Hecht and Faulkner recognize that Jewish identity is a combination of religious and ethnic practices, but that Jews choose whether or not to reveal their Jewish identity depending on social situations and personal salience with the religion. While criticized as a “cafeteria religion,” where believers can pick and choose which aspects of the religion to identify with, it is clear that Jews have varying levels of pride with their religion. Thus, Hecht and Faulkner quote Medding (1987) when they suggest that Jewish American identity has moved from a “community of belief to a community of shared identity” (Medding, p. 14; Hecht & Faulkner, p. 373). However, because Jewishness is not easily recognized simply by looking at a person, it is a form of identity (like homosexuality) that is often closeted. Revealing one’s Jewish identity involves boundary maintenance on the part of the individual. Hecht and Faulkner’s study examines this maintenance through in-depth interviews.

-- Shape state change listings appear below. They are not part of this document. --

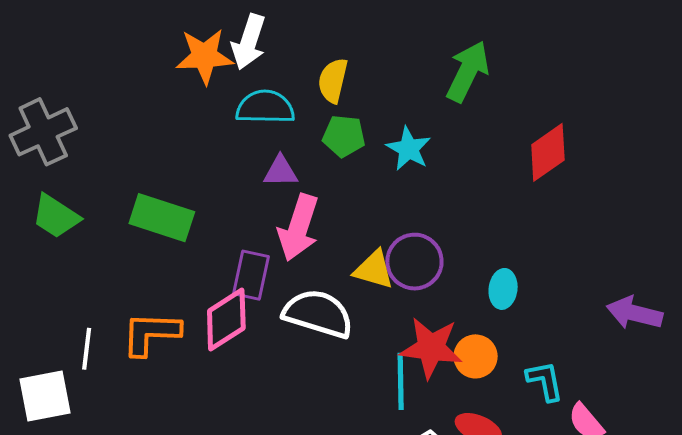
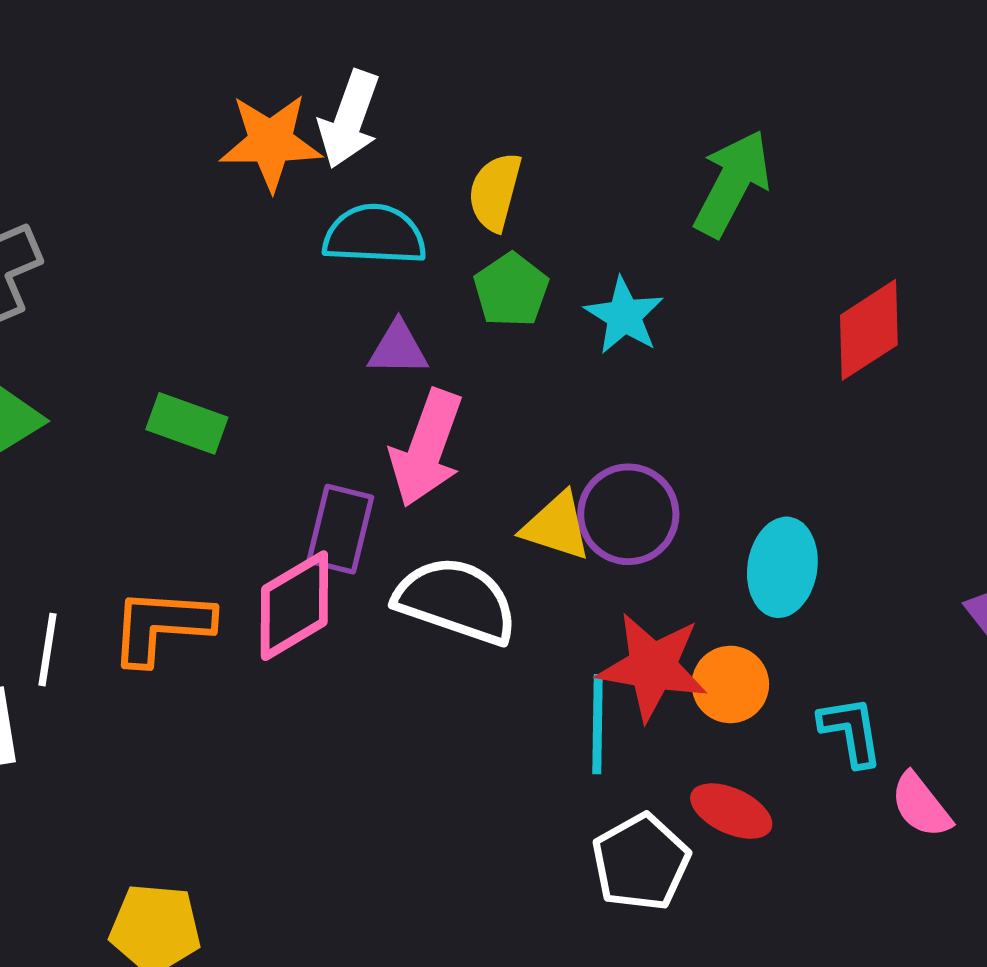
green pentagon: (344, 136) -> (511, 290), turned 30
green rectangle: (162, 218) -> (187, 423), size x0.7
cyan ellipse: (503, 289) -> (782, 567), size x1.4

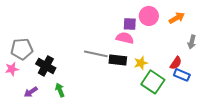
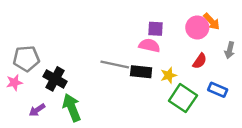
pink circle: (149, 16) -> (197, 27), moved
orange arrow: (177, 18) -> (212, 22), turned 77
red semicircle: (176, 63) -> (200, 61), moved
green arrow: (60, 90) -> (72, 108), size x1.6

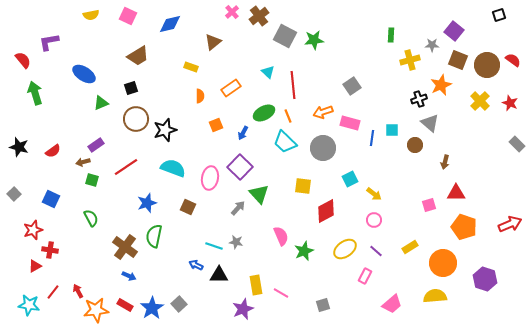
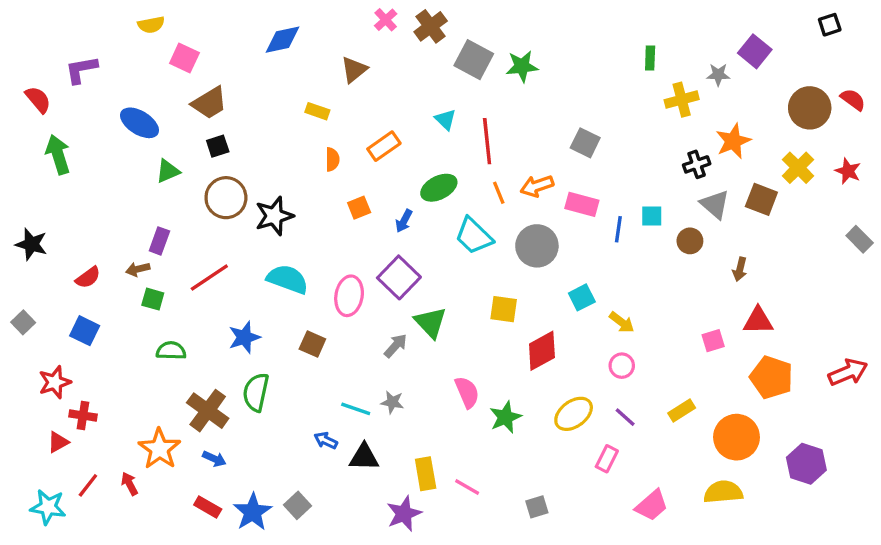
pink square: (128, 16) -> (184, 58), moved
brown trapezoid: (138, 56) -> (209, 103), moved
brown square: (458, 60) -> (761, 199), moved
gray square: (352, 86) -> (585, 143), turned -30
orange line: (288, 116) -> (499, 193), moved
purple rectangle: (96, 145) -> (159, 241), turned -35
red semicircle: (53, 151) -> (88, 277), moved
green semicircle: (91, 218) -> (171, 351), moved, turned -60
orange star: (96, 310) -> (159, 449), moved, turned -30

The choice to reveal one’s Jewish identity is examined through the lenses of two theoretical positions—the Communication Theory of Identity and the Communication Boundary Management (CBM) perspective. The Communication Theory of Identity states that identity is formed through interaction with others. There are four layers which help to form identity: the personal, enacted, relational and communal frames. The personal frame is concerned with an individual’s self cognition and spiritual well-being. The enacted frame focuses on the type of message, whether direct or indirect, that people use to reveal their identity. The third frame, the relational frame, shows how identity is formed through relationships with other people. Finally, the communal frame suggests that a group of people share an identity with each other. These frames can work together to create cooperation or dialectical tension between aspects of one’s identity (p.373-374).
Hecht and Faulkner also use the CBM to examine how Jewish Americans reveal their identity to others. This theory suggests that because there is a potential risk to self-concept and personal relationships involved with the disclosure of identity, people tend to balance disclosure with privacy. Therefore, boundaries serve as structures that allow or disallow access to information. There are four aspects of boundaries: ownership, control, permeability and levels. First, the ownership and control aspects are similar in that they refer to the individual’s ability to own and control their boundaries and information. Permeability refers to the fact that other people are allowed access to an individual’s information. Finally, the level of access given to others is governed by rules that help individuals decide who, when, where, how much and under what circumstances they will reveal information (p. 374). Given the two theoretical perspectives, Hecht and Faulkner offer the following research question: How do Jewish Americans decide whether to disclose or conceal their identity (p. 375).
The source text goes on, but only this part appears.